Ethan
Night fell earlythis time of year, helped by the western mountain ranges. I parked my car in the twilight around the square, by the statue of Esther Calloway, the bootlegger.
Made immortal in her flapper dress, chest out like she was daring Sheriff McGraw to shoot her. Whoever did the sculpting made it seem like a wind was blowing her dress against her body, and by the look of her brass nipples…she was cold.
It was weird, very weird, but I couldn’t look at that statue of a woman about to be gunned down, standing beside a truckload of Canadian whiskey, and not think of Harmony. She had the same kind of fuck you in her eyes.
And the same nipples, if I remembered correctly, and it wasn’t likely I would forget that.
Two weeks of her trying to dodge me and it was about to come to an end tonight.
A date. With my fake wife.
I turned and walked down Hangman’s Lane to Goods and Provisions. Looking at the storefronts, you could tell which ones were owned by a Calloway – Last Chance Goods and Provisions, Last Stand bar and Last Meal café were all lit up with twinkle lights, even though Christmas was long over.
They were like cheerful, warm beacons in a cold, twilit world.
I pushed my way into Good and Provisions and knocked Harmony off a ladder.
“Holy shit, Harmony,” I said, catching her against my chest and bracing the ladder with my foot. “What are you doing?”
She held up an old brass bell. “Trying to hang this back up,” she said. “It was weighing down my purse.”
As if that made any sense. She quickly disengaged herself from my arms and that made me a little sad.
She wore the green sweater she’d left the house in, and her hair was back in a messy bun that did nice things for her eyes and her cheekbones. I noticed she wore lip gloss and mascara and I wondered if that was for our date. For me.

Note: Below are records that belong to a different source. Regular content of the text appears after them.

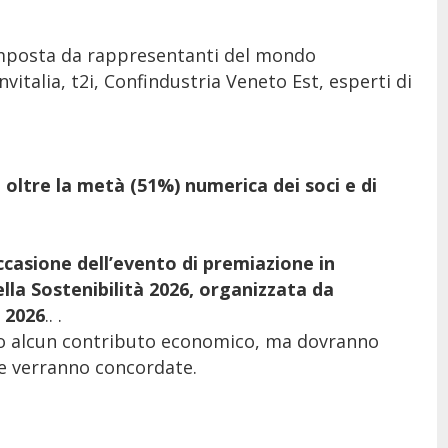
composta da rappresentanti del mondo
vitalia, t2i, Confindustria Veneto Est, esperti di
 oltre la metà (51%) numerica dei soci e di
casione dell’evento di premiazione in
lla Sostenibilità 2026, organizzata da
 2026
.. .
iesto alcun contributo economico, ma dovranno
he verranno concordate.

“What are you staring at?” she asked, wiping her face. “Have I got something-”
“No. You look nice.”
She shot me a wry look that made me want to kiss her, but mascara or not, she’d made it clear there would be no kissing.

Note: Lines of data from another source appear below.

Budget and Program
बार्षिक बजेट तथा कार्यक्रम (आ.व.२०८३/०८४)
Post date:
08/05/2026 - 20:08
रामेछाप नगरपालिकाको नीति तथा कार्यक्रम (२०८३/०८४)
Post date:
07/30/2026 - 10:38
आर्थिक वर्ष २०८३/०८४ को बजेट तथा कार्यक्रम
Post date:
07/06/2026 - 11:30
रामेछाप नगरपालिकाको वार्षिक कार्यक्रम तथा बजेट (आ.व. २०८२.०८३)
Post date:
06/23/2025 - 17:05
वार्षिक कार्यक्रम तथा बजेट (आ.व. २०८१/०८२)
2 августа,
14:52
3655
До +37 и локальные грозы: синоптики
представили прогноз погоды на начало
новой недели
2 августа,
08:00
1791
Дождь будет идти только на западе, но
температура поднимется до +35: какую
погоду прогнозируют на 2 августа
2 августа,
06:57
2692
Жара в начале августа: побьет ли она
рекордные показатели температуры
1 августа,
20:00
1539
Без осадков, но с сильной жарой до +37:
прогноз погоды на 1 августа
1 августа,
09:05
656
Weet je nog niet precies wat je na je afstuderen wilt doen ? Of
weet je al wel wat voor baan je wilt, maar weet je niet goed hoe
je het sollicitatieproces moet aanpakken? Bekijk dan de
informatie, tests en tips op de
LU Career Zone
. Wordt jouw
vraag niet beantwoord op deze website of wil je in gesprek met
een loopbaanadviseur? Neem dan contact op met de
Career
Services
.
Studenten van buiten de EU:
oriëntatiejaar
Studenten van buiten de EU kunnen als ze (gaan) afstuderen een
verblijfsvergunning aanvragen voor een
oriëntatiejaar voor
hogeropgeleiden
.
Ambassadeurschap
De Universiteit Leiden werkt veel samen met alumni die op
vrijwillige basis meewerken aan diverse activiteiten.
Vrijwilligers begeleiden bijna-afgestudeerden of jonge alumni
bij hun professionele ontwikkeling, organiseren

Which, of course, now, was all I wanted in the world.
I took the bell from her hand and climbed the ladder. The hook attaching the chain to the bell was broken, but I bent it back into shape, rehung it, and bent the hook closed so it wouldn’t fall.
“You’ve been so busy the bell rang off the hook?” I asked.
I climbed down the ladder and closed it up. She reached for it and I knew she was used to doing things herself.
All the Calloways were, really. They’d had to be. For generations.
“Just tell me where it goes,” I said, determined, for a while at least, to treat her right.
“In the back,” she said, pointing to a small doorway with a bright red, yellow and blue checked curtain. I pulled back the curtain to reveal steps going upstairs and a landing filled with tools, mops and brooms. I tucked the ladder against the wall and came back into the main room, where she was banking the fire in the old potbelly stove.
“You hungry?” I asked her.
“Starved,” she sighed. “We were so busy today, I didn’t get a chance to have lunch.”
“That’s good for business,” I said, and she laughed.
“If people bought anything more expensive than gum, mostly they were coming in to ask about us.”
“Still?”
The last wanted sign had been days ago.